Bis 1971 berichtete Eduard Geilinger aus Rom und bewegte sich damit mehrheitlich abseits der grossen politischen Weltbühne. 1971 bot die Neue Zürcher Zeitung (NZZ) dem inzwischen 59-jährigen Journalisten völlig überraschend einen Posten in Moskau an, weil der dafür vorgesehene Korrespondent keine Zulassung erhalten hatte. Eduard Geilinger ergriff diese letzte Chance, um endlich wieder von einem politischen Machtzentrum aus berichten zu können. Er verschrieb sein Leben ganz dem Journalismus, ohne jedoch den grossen Karrieresprung geschafft zu haben. Während er selbst keine eigene Familie gründete, blieb der Kontakt zu seinen Eltern, Geschwistern und Freunden in der Heimat sehr wichtig. Wenn immer möglich reiste er deshalb für Besuche in die Schweiz.

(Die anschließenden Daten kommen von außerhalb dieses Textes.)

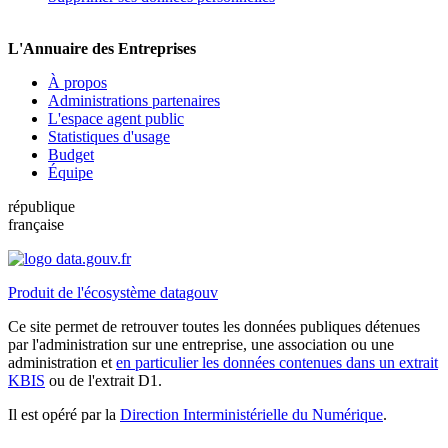
L'Annuaire des Entreprises
À propos
Administrations partenaires
L'espace agent public
Statistiques d'usage
Budget
Équipe
république
française
Produit de l'écosystème datagouv
Ce site permet de retrouver toutes les données publiques détenues
par l'administration sur une entreprise, une association ou une
administration et
en particulier les données contenues dans un extrait
KBIS
ou de l'extrait D1.
Il est opéré par la
Direction Interministérielle du Numérique
.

Im Alter von nur 62 Jahren machten sich beim umtriebigen Journalisten gesundheitliche Probleme bemerkbar. Dennoch wollte er nicht kürzertreten. Stattdessen plante er 1973 eine Reise nach Usbekistan. Unmittelbar vor der Abreise, am 5. Dezember 1973, verstarb Eduard Geilinger überraschend an Herzversagen.

Persönlicher Nachlass

Der persönliche Nachlass von Eduard Geilinger befindet sich im Archiv für Zeitgeschichte der ETH-Zürich. Neben Fotografien sowie privaten und beruflichen Korrespondenzen ist dort auch seine Kriegsberichterstattung vorhanden. 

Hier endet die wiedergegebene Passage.